If you add a breakpoint or print in the make_inline_attachments_decisions function you'll see that it's not called. That's the root cause and why I wrote this issue as I did.

However the current implementation of the inline-attachment strategy will deal with a delete vs patch or replace conflict by just picking the modified attachment. This is not covered by unit tests yet but can be tested manually by running nbmerge on the attachment*.ipynb files and using nbshow -a on the input files and merged file to inspect the attachment md5 value.

vidartf commented 7 years ago

I meant on a higher level: How do you expect a final conflict to look after getting a conflict on one or more attachments? How will the user see this?

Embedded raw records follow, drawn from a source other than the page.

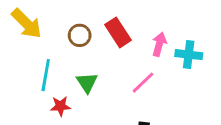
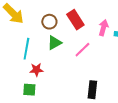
green triangle: (87, 83) -> (54, 43), moved, turned 35
pink line: (143, 83) -> (82, 50), moved

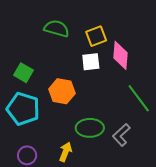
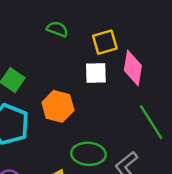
green semicircle: (57, 29) -> (57, 29), size x0.7

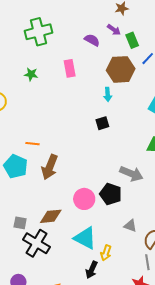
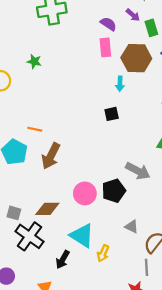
pink rectangle: (70, 68) -> (105, 47), moved
green star: (31, 74) -> (34, 61), moved
black pentagon: (111, 194) -> (114, 191), turned 30
black arrow: (92, 270) -> (63, 260), moved

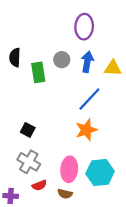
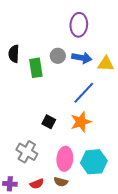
blue arrow: (87, 62) -> (82, 58), turned 90
black square: (28, 130) -> (49, 122), moved
red semicircle: (39, 185) -> (37, 184), moved

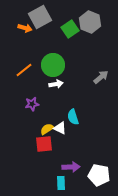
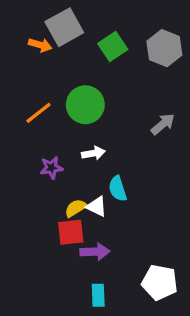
gray hexagon: (90, 22) -> (164, 48), moved
white arrow: (56, 84) -> (93, 153), moved
purple arrow: (71, 167) -> (95, 252), moved

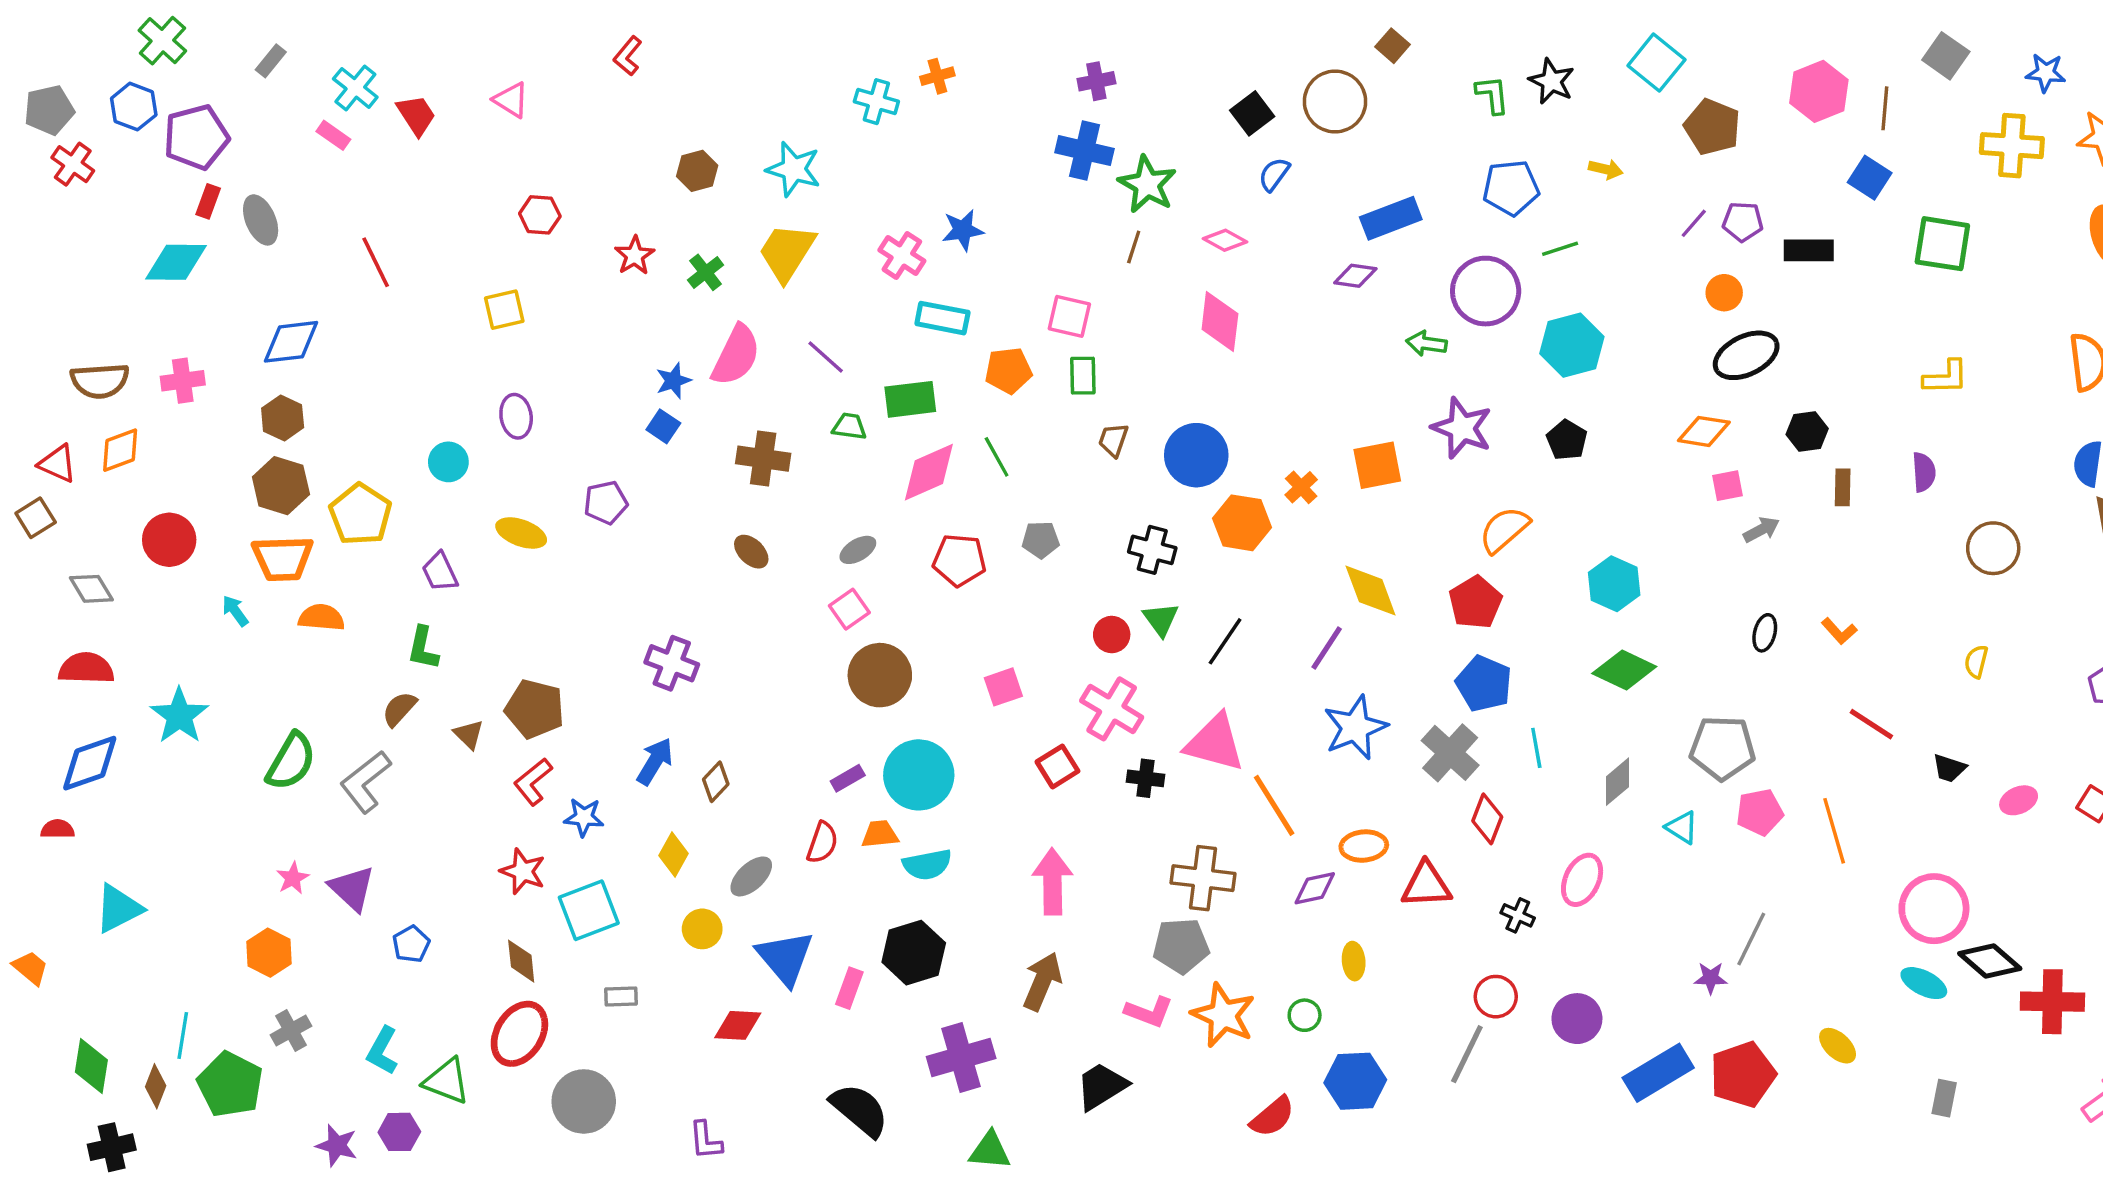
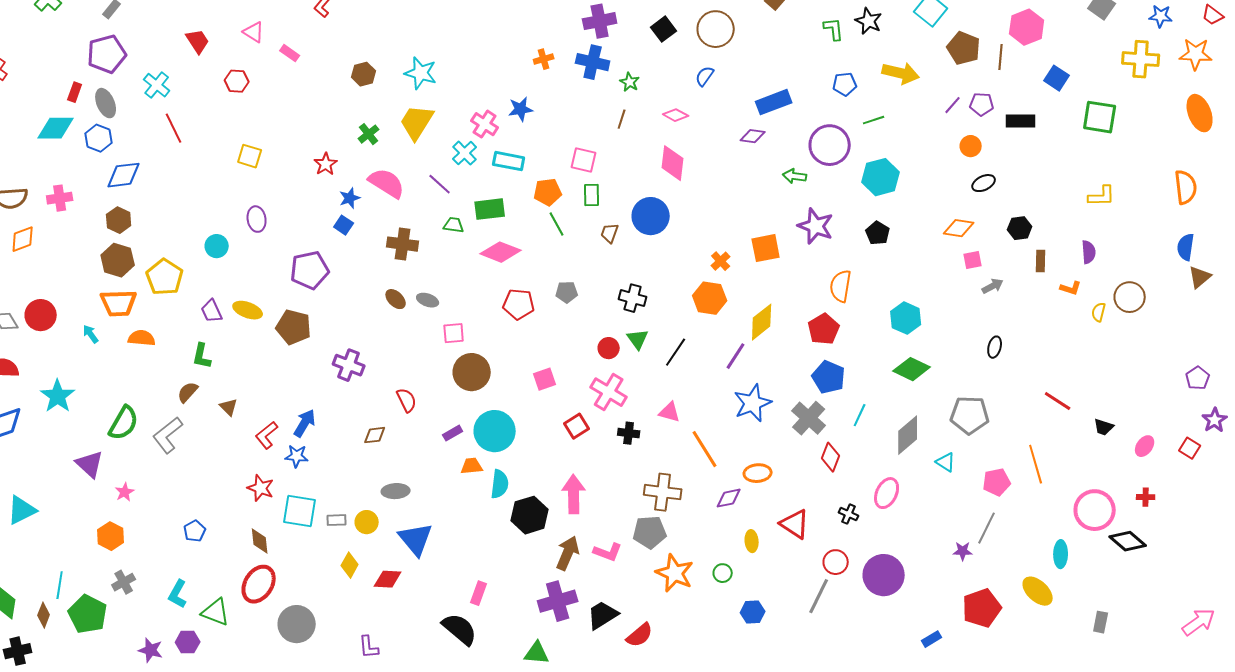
orange cross: (937, 76) -> (544, 59), moved
purple cross: (1096, 81) -> (600, 21), size x1.5
cyan cross: (355, 88) -> (157, 85), moved
cyan cross: (876, 102) -> (465, 153), moved, turned 30
brown circle: (1335, 102) -> (716, 29), moved
blue hexagon: (134, 107) -> (99, 138), moved
brown line: (1885, 108) -> (1001, 57), moved
black square: (1252, 113) -> (664, 29), moved
pink rectangle: (333, 135) -> (290, 53), moved
purple pentagon: (196, 137) -> (107, 54), moved
yellow arrow: (1606, 169) -> (901, 73), size x1.8
green star: (1147, 184) -> (630, 82), size x0.6
blue pentagon: (1511, 188) -> (845, 84), size x0.7
red hexagon: (540, 215) -> (237, 81), moved
red star: (635, 255) -> (326, 164), moved
yellow square: (504, 310) -> (250, 156), turned 30
pink semicircle: (736, 355) -> (387, 183), turned -84
black ellipse: (1746, 355) -> (984, 183), size x0.6
blue circle: (1196, 455) -> (651, 216), moved
green line: (997, 457) -> (557, 224), moved
pink diamond: (929, 472) -> (501, 252), turned 45
purple pentagon: (606, 503) -> (310, 270), size x1.5
orange hexagon: (1242, 523) -> (710, 298), moved
orange semicircle: (1504, 530) -> (841, 286), turned -40
yellow ellipse: (521, 533) -> (248, 310), moved
red circle: (169, 540) -> (41, 315), moved
gray ellipse: (858, 550) -> (428, 300), moved, turned 50
yellow diamond: (1371, 591) -> (762, 322), turned 72
pink square: (849, 609) -> (454, 333), turned 30
orange L-shape: (1839, 631) -> (1071, 288), moved, turned -30
yellow semicircle: (1976, 662) -> (1099, 312), moved
brown pentagon: (535, 709) -> (294, 327), moved
pink triangle: (1215, 743) -> (670, 412), size x0.6
cyan line: (1536, 748) -> (860, 415), turned 35
blue arrow: (655, 761) -> (305, 423), moved
brown diamond: (716, 782) -> (375, 435), turned 40
gray diamond: (1618, 782) -> (908, 435), size x1.4
pink ellipse: (2019, 800) -> (1145, 446), turned -30
pink pentagon: (1760, 812) -> (997, 482), moved
red semicircle: (822, 843) -> (407, 400), moved, turned -45
yellow diamond: (673, 854) -> (350, 565), moved
cyan semicircle: (927, 865) -> (500, 484), turned -72
gray ellipse: (751, 876) -> (396, 491), turned 40
red triangle: (1426, 885) -> (795, 524), moved, turned 36
purple triangle: (352, 888) -> (90, 464), moved
cyan square: (589, 910) -> (300, 511), turned 30
black hexagon: (914, 953) -> (530, 515), moved
cyan ellipse: (1924, 983) -> (1061, 554), moved, turned 64
pink rectangle: (849, 988) -> (479, 593), moved
gray rectangle: (621, 997) -> (337, 520), moved
red cross: (2052, 1002) -> (1146, 497), moved, size x0.5
pink L-shape: (1149, 1012) -> (608, 552), moved
purple circle: (1577, 1019) -> (884, 575), size x1.4
yellow ellipse: (1838, 1046) -> (1038, 591), size x1.4
purple cross: (961, 1058) -> (558, 601), moved
blue rectangle: (1658, 1073) -> (932, 639), moved, size x0.5
blue hexagon: (1355, 1081) -> (753, 612), size x0.7
red semicircle: (1272, 1117) -> (640, 635), moved

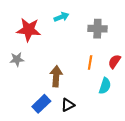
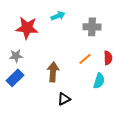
red semicircle: (114, 61) -> (108, 58), turned 144
orange line: (90, 63) -> (85, 59), turned 40
blue rectangle: (41, 104) -> (15, 78), moved

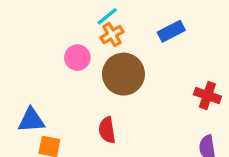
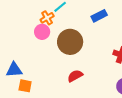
orange cross: (112, 35) -> (47, 18), moved
red semicircle: (107, 130) -> (75, 76), moved, turned 70

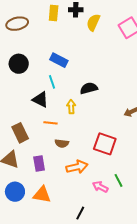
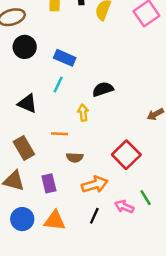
black circle: (19, 64) -> (25, 47), moved
cyan line: (52, 82) -> (58, 84), turned 48
black triangle: (40, 100) -> (27, 103), moved
red square: (105, 144) -> (126, 155), turned 30
black line: (80, 213) -> (94, 216), moved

martinal commented 7 years ago

In the current implementation a delete/patch conflict on an attachment will not be visible, since the modified attachment will be the new value. I'm all ears on ways to display or record that kind of conflict, but that's a separate issue.

Also, since you ask, a patch/patch or equivalent replace/replace conflict will result in new attachments named LOCAL_original.png and REMOTE_original.png. I'm also open to discuss how this should be, but again that's a separate issue and of lesser importance right now.

vidartf commented 7 years ago

If editing the attachment name, then any references in source to that attachment will be broken, meaning e.g. that images will simply show up as broken. As such, I was actually wondering whether all "inline" things should actually not use custom diffs, but instead have an inline action, and then apply the inline value in apply_decisions.

martinal commented 7 years ago

Maybe if we apply strategies in the generic merge, we can create an inline decision right away without splitting up the diffs there into multiple decisions that need bundling later. Then call something like the current make_inline_foo_decisions in apply_decisions.

martinal commented 7 years ago

However, I don't see any way to preserve both local and remote modifications as inline conflicts in the merged notebook without storing them under different names. One approach could be to replace the reference to the attachments in the markdown source with references to both local and remote attachment versions (with the new filenames) such that they will be shown, and place conflict markers in the source:

unchanged markdown text...

<<<<<<< local
![image alt text](attachment://LOCAL_image.png)
=======
![image alt text](attachment://REMOTE_image.png)
>>>>>>> remote

more unchanged markdown text...

Given that we don't have any products using the attachment feature, I suggest we wait and see.

vidartf commented 7 years ago

I'd vote for using the last solution as a decent initial guess.

vidartf commented 7 years ago

Is this still an issue, or was this solved?

martinal commented 7 years ago

Still an issue although the problem is elsewhere.